Copyright: © 2022 Richard F. This is an open-access article distributed under the terms of the Creative Commons Attribution License, which permits unrestricted use, distribution, and reproduction in any medium, provided the original author and source are credited.
Optical fibre sensors have several advantages over other types of sensors. These benefits are primarily due to the optical fiber's properties, which include being small, lightweight, resistant to high temperatures and pressure, and electromagnetically passive, among others. Exploring the properties of light to obtain measurements of parameters such as temperature, strain, or angular velocity is how sensing is accomplished. Furthermore, optical fibre sensors can be used to create an Optical Fiber Sensing Network (OFSN), which allows manufacturers to create versatile monitoring solutions with a variety of applications, such as periodic monitoring over long distances (kilometres), in extreme or hazardous environments, inside structures and engines, in clothing, and for health monitoring and assistance.

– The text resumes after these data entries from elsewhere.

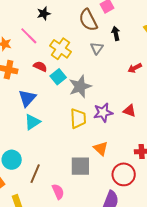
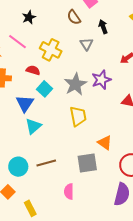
brown semicircle: (88, 20) -> (74, 17), size x0.7
cyan square: (58, 77) -> (45, 89), moved
purple star: (103, 112) -> (101, 80), moved
brown line: (35, 174) -> (46, 163), moved, turned 60
pink semicircle: (58, 192) -> (69, 191), turned -147

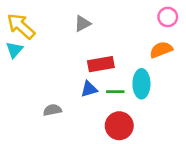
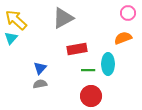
gray triangle: (83, 24) -> (63, 18), size x1.6
blue triangle: (89, 89) -> (40, 68), moved, turned -32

The majority of the literature on this subject focuses on a specific field of optical sensing applications and details their operating principles. This paper provides a more comprehensive overview, including a literature review that describes the fundamental principles of optical sensing and highlights the versatility, benefits, and various real-world applications of optical sensing. Moreover, it includes an overview and discussion of a less common architecture, where optical sensing and Wireless Sensor Networks (WSNs) are integrated to harness the benefits of both worlds. The advancement of optical fibre technology was a significant step forward in global communications technology. The advent of low-attenuation optical fibres in the 1970s enabled high-bandwidth long-distance communications. Since then, production volume has increased, and by 2000, optical fibres had already been rapidly installed around the world [1-3]. The advancement of optical fibre technology also allowed for the development of devices for optical processing entirely in fibre, reducing insertion losses and improving processing quality. One factor that contributed to the full migration of optical fibre technology was the identification of photosensitive optical fibres.

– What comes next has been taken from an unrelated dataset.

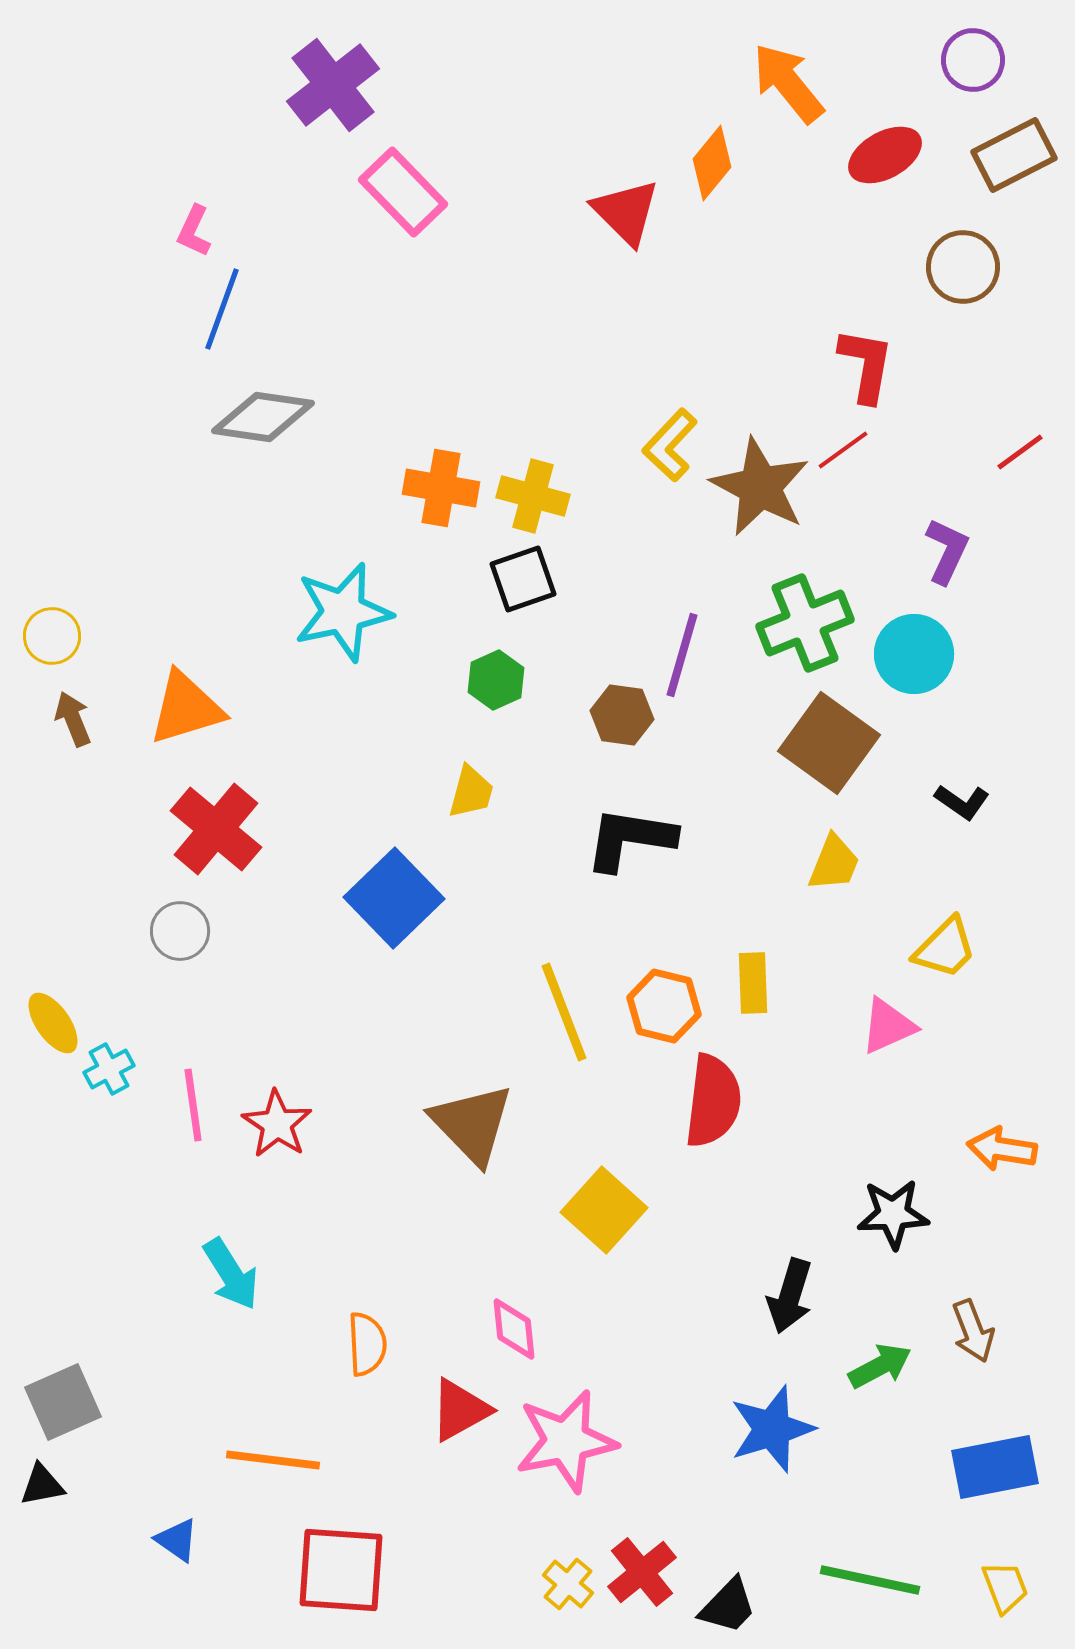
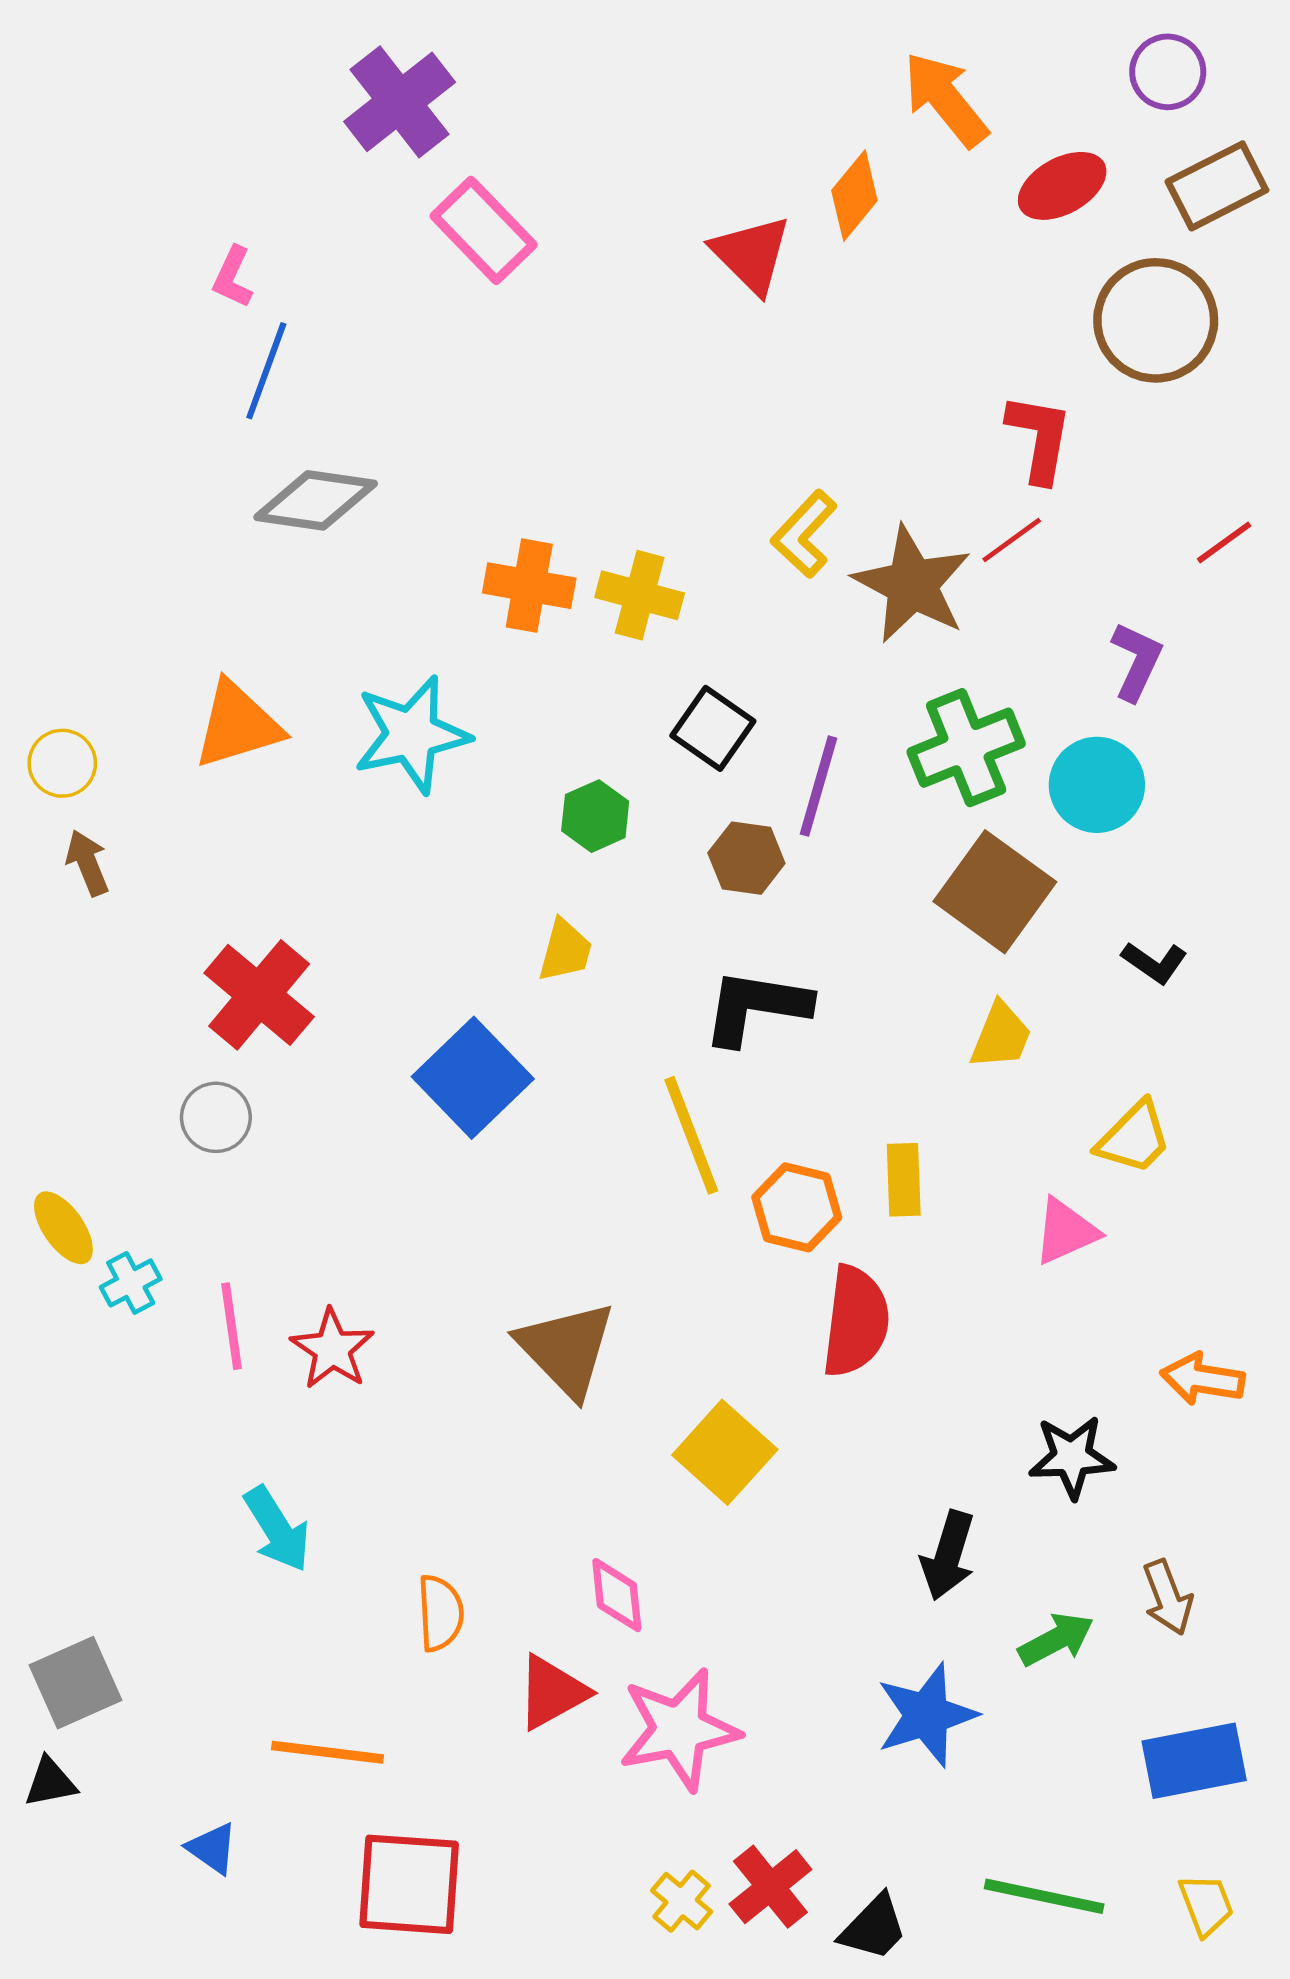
brown circle: (963, 267) -> (1156, 320), size x1.4
black square: (523, 579) -> (713, 728), moved, turned -36
orange triangle: (186, 708) -> (237, 725), moved
yellow line: (564, 1012) -> (691, 1135), moved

The advancement of optical fibre technology was a significant step forward in global communications technology. The advent of low-attenuation optical fibres in the 1970s enabled high-bandwidth long-distance communications. Since then, production volume has increased, and by 2000, optical fibres had already been rapidly installed around the world. The advancement of optical fibre technology also allowed for the development of devices for optical processing entirely in fibre, reducing insertion losses and improving processing quality. One factor that contributed to the full migration of optical fibre technology was the identification of photosensitive optical fibres. Optical fibres offer high-performance sensing solutions for a wide range of applications and environments. Fiber sensors can be designed to take advantage of one or more optical parameters of guided light, such as intensity, phase, polarisation, and wavelength. The optical fibre has dual functionality: it can measure several parameters by changing the properties of light propagating through the fibre, and it can also function as a communications channel, eliminating the need for an additional dedicated communication channel and thus providing an advantage over all other sensing technologies.
Electromagnetically, optical fibre sensors are inactive. This property is critical because it enables the use of optical sensors in situations where other types of sensors cannot be used, such as in high and variable electric field environments where there is a risk of explosion [4,5]. Furthermore, the silica compound, which is the basic optical fibre transduction material, is resistant to most chemical and biological agents and can thus be used in this type of environment and materials. Another advantage of optical fibre sensors is that they can be small and lightweight. Because the fibre has low optical attenuation, it can transmit signals over long distances (kilometres) between monitoring stations. Low attenuation is also required for multiplexed measurements. It is possible to operate large arrays of distributed sensors without active optoelectronic components in the measurement area by using a single optical source and detection unit. As a result, electromagnetic passiveness and environmental resistance can be preserved. Optical fibre sensor systems are typically used in fixed locations. As a result, extensive lengths of fibre optic cable are required to connect all of the sensors and create an optical fibre network, which can be costly and impractical. Wireless Sensor Networks (WSNs) have received a lot of attention in recent years because of their ability to collect data on parameters like temperature, pressure, acceleration, and vibration. Nonetheless, most WSN systems do not incorporate optical fibre sensors and thus do not benefit from their unique properties and advantages. As a result, incorporating optical fibre sensors into WSNs provides advantages and new capabilities for the design of advanced hybrid-sensing systems.
None.
Authors declare no conflict of interest.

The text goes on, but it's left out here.